The Commission’s analysis of competitive effects focused on six key groups of services.
They are:

• Special access competition. The record indicates that, in a small number of buildings in the BellSouth in-region territory where AT&T and BellSouth are the only carriers with direct connections, and where entry is unlikely, the merger is likely to have an anticompetitive effect. The Commission found that a commitment by AT&T to divest indefeasible rights of use (IRUs) to those facilities adequately remedied the competitive harm. The Commission further found that the merger was not likely to result in anticompetitive effects with respect to other special access services that combine one carrier’s own facilities with those of another.

• Retail enterprise competition. The Commission found that the merger is not likely to have anticompetitive effects for enterprise customers, even though the applicants currently compete against each other with respect to certain types of enterprise services and some classes of enterprise customers. The Commission found that competition for medium and large enterprise customers should remain strong after the merger because medium and large enterprise customers are sophisticated, high-volume purchasers of communications services and because
there will remain a significant number of carriers competing in the market.

• Mass market voice competition. The Commission concluded that the merger is not likely to have anticompetitive effects in the mass market. The Commission found that neither BellSouth nor AT&T is a significant present or potential participant in this market outside of their respective regions. Consequently, the Commission found that neither party was exerting significant competitive pressure on the other in their respective in-region territories. The Commission further noted that the rapid growth of intermodal competitors – particularly cable telephony providers (whether circuit-switched or Voice over IP (VoIP))– is an increasingly significant competitive force in this market, and anticipates that such competitors likely will play an increasingly important role with respect to future mass market voice competition.

• Mass market Internet competition. The Commission found that the merger is not likely to result in anticompetitive effects for mass market high-speed Internet access services. Specifically, the Commission concluded that the merger caused no horizontal effects for these services because neither BellSouth nor AT&T provides any significant level of Internet access service outside of its respective region. The Commission also concluded that, while the merger may result in some vertical integration, the record did not support commenters’ conclusions that the merged entity will have the incentive to act anticompetitively in the mass market high-speed Internet access services market.

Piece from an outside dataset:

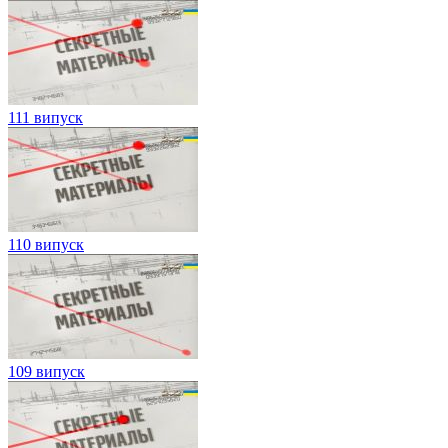
111 випуск
110 випуск
109 випуск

• Internet backbone competition. The Commission concluded that the merger is not likely to result in anticompetitive effects in the Internet backbone market. The Commission found that the merger is not likely to cause the Tier 1 backbone market to tip to monopoly or duopoly, nor is it likely to increase the Applicants’ incentive and/or ability to raise rivals’ costs.

• International competition. The Commission found that the merger is not likely to result in anticompetitive effects for international services provided to mass market, enterprise, or global telecommunications services customers. The Commission also concluded that the merger is not likely to result in anticompetitive effects in the international transport, facilities-based IMTS, or
international private line markets.

• In addition, on December 28, 2006, AT&T made a series of voluntary commitments that are enforceable by the Commission and attached as an Appendix. These conditions are voluntary, enforceable commitments by AT&T but are not general statements of Commission policy and do not alter Commission precedent or bind future Commission policy or rules. Action by the Commission, and effective upon adoption, Friday, December 29, 2006, by Memorandum Opinion and Order. Chairman Martin and Commissioner Tate, with Commissioners Copps and Adelstein concurring, and Commissioner McDowell not participating.